In a highly anticipated encounter, Bill Gates of Microsoft Corp and Steve Jobs of Apple Inc took the stage on Wednesday evening to relive old battles and alliances and speculate about the future of digital culture and technology.
Rivals for three decades, the two executives have rarely appeared in public together and have generally been viewed as bitter rivals, despite occasional partnerships.
In front of about 600 technology executives at the "D: All Things Digital" conference sponsored by the Wall Street Journal, the two executives attracted the attention usually reserved for rock singers and Hollywood stars.
However, attendees who went to the conference hoping for fireworks or a confrontation were disappointed.
The mild tone to the session did not take anything away from the event and after discussing the past and present of the computing industry, the two were greeted with a standing ovation.
Gates and Jobs largely pioneered the personal computer industry beginning in 1975 and 1976 and they spent part of the evening sharing memories of those days.
Today "we ship these computers with one or two gigabytes and nobody remembers 128 kilobytes," Jobs said.
Apple and Microsoft were business partners at the start of the computer era beginning in 1977 when Gates supplied a copy of the BASIC programming language for the Apple II computer.
Later, Gates made an early bet on writing software for the Macintosh, two years before the computer was introduced in 1984.

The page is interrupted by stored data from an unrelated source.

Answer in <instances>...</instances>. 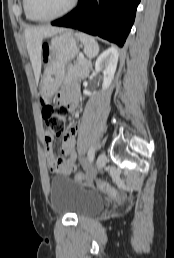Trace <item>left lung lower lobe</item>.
I'll list each match as a JSON object with an SVG mask.
<instances>
[{
	"mask_svg": "<svg viewBox=\"0 0 174 258\" xmlns=\"http://www.w3.org/2000/svg\"><path fill=\"white\" fill-rule=\"evenodd\" d=\"M139 3L140 0H80L72 12L51 24L78 29L122 47Z\"/></svg>",
	"mask_w": 174,
	"mask_h": 258,
	"instance_id": "1",
	"label": "left lung lower lobe"
}]
</instances>
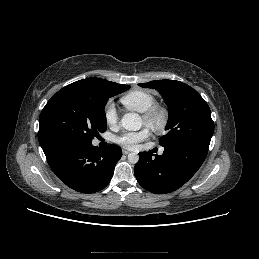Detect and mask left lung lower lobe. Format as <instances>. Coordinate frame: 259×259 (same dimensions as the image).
Wrapping results in <instances>:
<instances>
[{
	"label": "left lung lower lobe",
	"mask_w": 259,
	"mask_h": 259,
	"mask_svg": "<svg viewBox=\"0 0 259 259\" xmlns=\"http://www.w3.org/2000/svg\"><path fill=\"white\" fill-rule=\"evenodd\" d=\"M162 155L139 153L134 167L138 183L146 190L165 194L184 185L200 168L208 148L194 143H176L164 146Z\"/></svg>",
	"instance_id": "1"
}]
</instances>
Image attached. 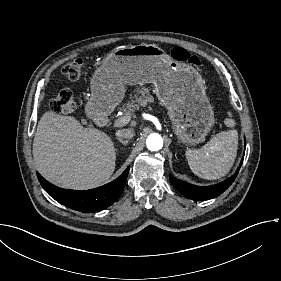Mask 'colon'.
I'll use <instances>...</instances> for the list:
<instances>
[{
    "label": "colon",
    "mask_w": 281,
    "mask_h": 281,
    "mask_svg": "<svg viewBox=\"0 0 281 281\" xmlns=\"http://www.w3.org/2000/svg\"><path fill=\"white\" fill-rule=\"evenodd\" d=\"M171 55L178 61L187 62L195 66L201 64V60L197 56L182 47H175ZM83 68L84 60L82 58H76L62 68V74L69 80H77L82 76ZM74 108L75 101L73 94L66 90L60 91L50 103V109L53 114H68L73 112Z\"/></svg>",
    "instance_id": "colon-1"
}]
</instances>
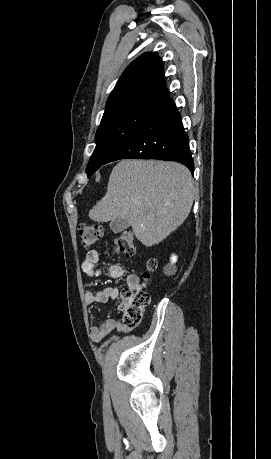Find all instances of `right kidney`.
Here are the masks:
<instances>
[{"instance_id":"ca27d5eb","label":"right kidney","mask_w":271,"mask_h":459,"mask_svg":"<svg viewBox=\"0 0 271 459\" xmlns=\"http://www.w3.org/2000/svg\"><path fill=\"white\" fill-rule=\"evenodd\" d=\"M171 263H167V265H165L164 267V273H166V275H172V273H175L176 271V267H175V263L177 261V255H171V259H170Z\"/></svg>"}]
</instances>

Neither was willing to acknowledge the possibility that the personal computer era they had helped create would end anytime soon.

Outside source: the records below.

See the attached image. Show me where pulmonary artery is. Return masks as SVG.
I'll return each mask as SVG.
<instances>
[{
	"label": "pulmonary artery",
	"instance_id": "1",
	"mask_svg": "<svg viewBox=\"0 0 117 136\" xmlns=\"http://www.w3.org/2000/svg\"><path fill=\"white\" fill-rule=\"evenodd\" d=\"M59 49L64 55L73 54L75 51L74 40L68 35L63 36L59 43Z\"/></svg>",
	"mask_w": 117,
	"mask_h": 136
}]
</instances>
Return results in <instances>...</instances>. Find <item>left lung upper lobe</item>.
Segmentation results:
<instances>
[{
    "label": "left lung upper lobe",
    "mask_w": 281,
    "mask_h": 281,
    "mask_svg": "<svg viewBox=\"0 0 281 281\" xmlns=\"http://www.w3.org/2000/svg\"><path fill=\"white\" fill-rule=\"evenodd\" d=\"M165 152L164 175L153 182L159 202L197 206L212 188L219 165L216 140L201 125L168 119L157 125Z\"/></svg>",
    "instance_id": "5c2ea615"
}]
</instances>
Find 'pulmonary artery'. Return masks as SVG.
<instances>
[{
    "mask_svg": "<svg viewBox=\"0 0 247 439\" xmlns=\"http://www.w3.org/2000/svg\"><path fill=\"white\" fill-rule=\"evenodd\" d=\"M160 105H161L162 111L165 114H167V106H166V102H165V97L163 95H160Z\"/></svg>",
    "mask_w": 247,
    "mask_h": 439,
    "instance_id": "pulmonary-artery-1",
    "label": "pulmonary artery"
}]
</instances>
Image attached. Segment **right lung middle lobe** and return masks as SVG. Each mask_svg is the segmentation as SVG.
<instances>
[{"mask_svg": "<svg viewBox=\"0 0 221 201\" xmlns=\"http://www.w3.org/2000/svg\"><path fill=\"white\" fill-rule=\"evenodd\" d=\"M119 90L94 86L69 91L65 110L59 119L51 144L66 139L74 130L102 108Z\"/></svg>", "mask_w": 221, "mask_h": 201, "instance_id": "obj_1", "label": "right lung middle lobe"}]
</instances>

"The PC has proven to be very resilient," Jobs said.
At the same time they called themselves believers in the explosion of hand-held communications devices, also known as "Post PC devices."

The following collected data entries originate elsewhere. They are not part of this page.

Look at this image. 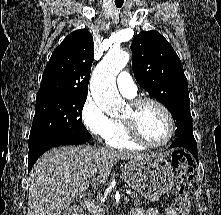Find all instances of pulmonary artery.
Returning <instances> with one entry per match:
<instances>
[{"label":"pulmonary artery","mask_w":221,"mask_h":215,"mask_svg":"<svg viewBox=\"0 0 221 215\" xmlns=\"http://www.w3.org/2000/svg\"><path fill=\"white\" fill-rule=\"evenodd\" d=\"M117 86L122 94L134 97L137 94V86L128 72H121L117 77Z\"/></svg>","instance_id":"e3ab8cb5"}]
</instances>
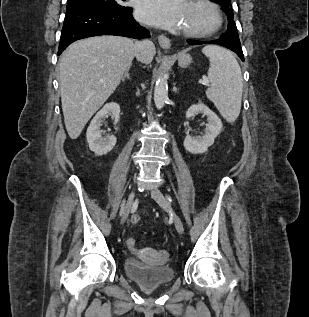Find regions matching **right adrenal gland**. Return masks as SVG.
Segmentation results:
<instances>
[{"label": "right adrenal gland", "instance_id": "obj_1", "mask_svg": "<svg viewBox=\"0 0 309 317\" xmlns=\"http://www.w3.org/2000/svg\"><path fill=\"white\" fill-rule=\"evenodd\" d=\"M129 70H130V68H128V69L124 72V75H123V77H122V81H124L126 78H127V79H130Z\"/></svg>", "mask_w": 309, "mask_h": 317}]
</instances>
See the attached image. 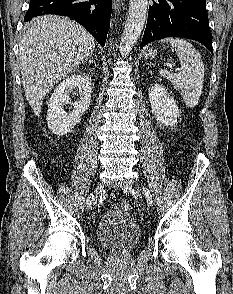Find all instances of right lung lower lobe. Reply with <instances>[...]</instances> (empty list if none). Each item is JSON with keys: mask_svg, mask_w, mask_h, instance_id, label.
I'll return each instance as SVG.
<instances>
[{"mask_svg": "<svg viewBox=\"0 0 233 294\" xmlns=\"http://www.w3.org/2000/svg\"><path fill=\"white\" fill-rule=\"evenodd\" d=\"M111 12L112 0H30L24 21L44 14L67 16L84 26L104 46Z\"/></svg>", "mask_w": 233, "mask_h": 294, "instance_id": "98d812e1", "label": "right lung lower lobe"}]
</instances>
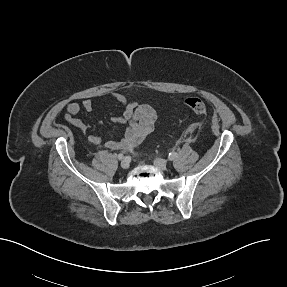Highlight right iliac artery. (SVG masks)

Gates said he was sometimes frustrated by the fact that the players in the industry changed so quickly.
"I miss it when people come and go. It's nice when people stick around and it gives us some context," he said.
Neither man was willing to say harsh things about the other and Jobs summed up his feelings by quoting from a Beatles song: "`You and I have memories longer than the road that stretches out ahead,' that's clearly true here," he said.